*** Opening of TASK INPUT ***

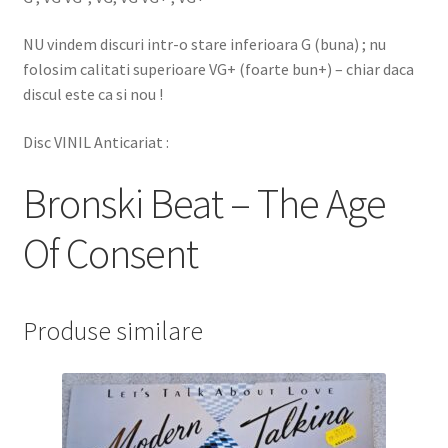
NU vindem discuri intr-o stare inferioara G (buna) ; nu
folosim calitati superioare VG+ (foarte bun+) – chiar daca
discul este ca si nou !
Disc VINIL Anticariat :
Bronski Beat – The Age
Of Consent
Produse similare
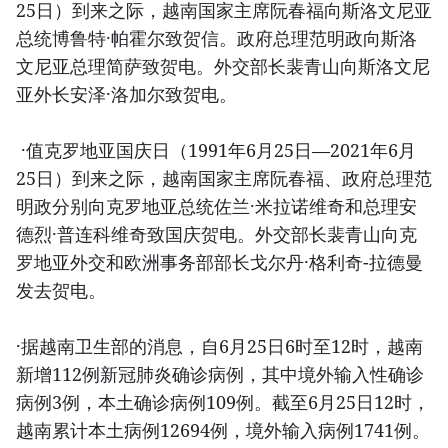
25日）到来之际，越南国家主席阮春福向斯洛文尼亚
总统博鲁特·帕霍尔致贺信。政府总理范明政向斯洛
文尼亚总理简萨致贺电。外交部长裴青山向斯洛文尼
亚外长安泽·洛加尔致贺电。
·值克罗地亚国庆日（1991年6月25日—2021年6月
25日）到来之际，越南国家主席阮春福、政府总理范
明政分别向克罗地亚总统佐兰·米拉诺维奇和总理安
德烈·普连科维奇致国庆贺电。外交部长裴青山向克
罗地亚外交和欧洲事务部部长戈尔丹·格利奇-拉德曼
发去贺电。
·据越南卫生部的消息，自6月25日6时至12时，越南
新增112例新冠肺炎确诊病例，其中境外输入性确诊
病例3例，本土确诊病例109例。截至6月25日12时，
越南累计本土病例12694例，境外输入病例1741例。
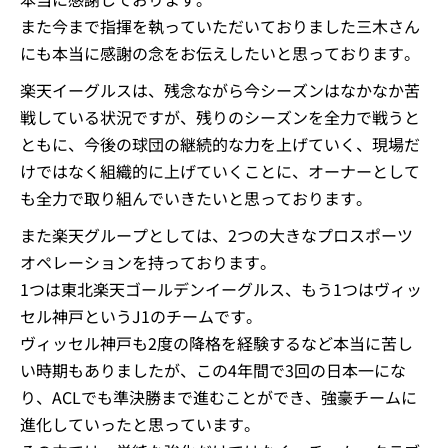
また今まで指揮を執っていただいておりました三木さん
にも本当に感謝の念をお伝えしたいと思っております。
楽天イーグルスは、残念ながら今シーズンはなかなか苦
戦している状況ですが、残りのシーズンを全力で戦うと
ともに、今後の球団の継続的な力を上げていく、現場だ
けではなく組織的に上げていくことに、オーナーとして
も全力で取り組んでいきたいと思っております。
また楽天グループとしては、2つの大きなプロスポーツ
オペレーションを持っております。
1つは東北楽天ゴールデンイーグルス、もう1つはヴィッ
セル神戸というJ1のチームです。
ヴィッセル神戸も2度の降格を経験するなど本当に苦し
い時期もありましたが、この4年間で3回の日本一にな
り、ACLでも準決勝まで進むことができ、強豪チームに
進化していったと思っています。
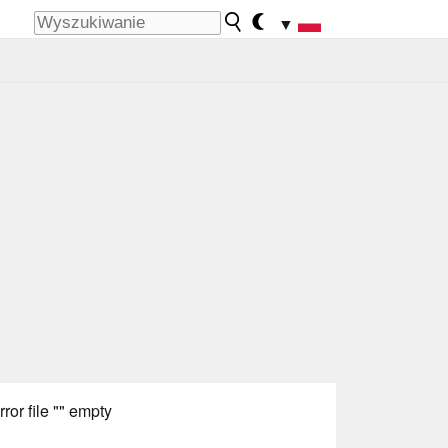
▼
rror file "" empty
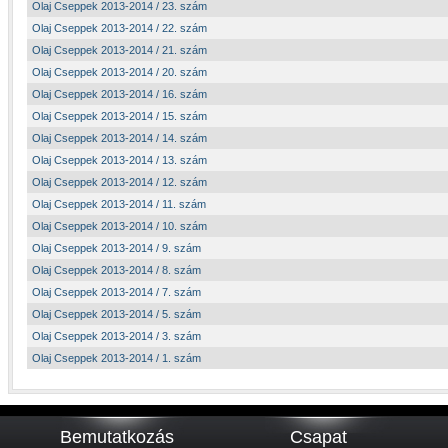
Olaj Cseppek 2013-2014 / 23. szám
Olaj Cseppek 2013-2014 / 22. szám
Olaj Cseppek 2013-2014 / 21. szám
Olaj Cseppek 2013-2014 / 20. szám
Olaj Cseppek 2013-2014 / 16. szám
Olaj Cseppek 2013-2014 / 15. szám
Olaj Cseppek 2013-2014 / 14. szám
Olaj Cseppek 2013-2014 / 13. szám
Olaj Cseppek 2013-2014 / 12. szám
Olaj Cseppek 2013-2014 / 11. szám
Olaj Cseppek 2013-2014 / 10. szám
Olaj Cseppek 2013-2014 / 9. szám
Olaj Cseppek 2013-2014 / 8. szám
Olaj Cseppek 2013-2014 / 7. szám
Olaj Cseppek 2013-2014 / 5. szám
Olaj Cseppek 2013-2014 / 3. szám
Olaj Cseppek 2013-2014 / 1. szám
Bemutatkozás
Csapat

*** Close of TASK INPUT ***

TASK STATEMENT. Show, from the records above, every line that includes "到来之际".

RESPONSE BOX.
25日）到来之际，越南国家主席阮春福向斯洛文尼亚
25日）到来之际，越南国家主席阮春福、政府总理范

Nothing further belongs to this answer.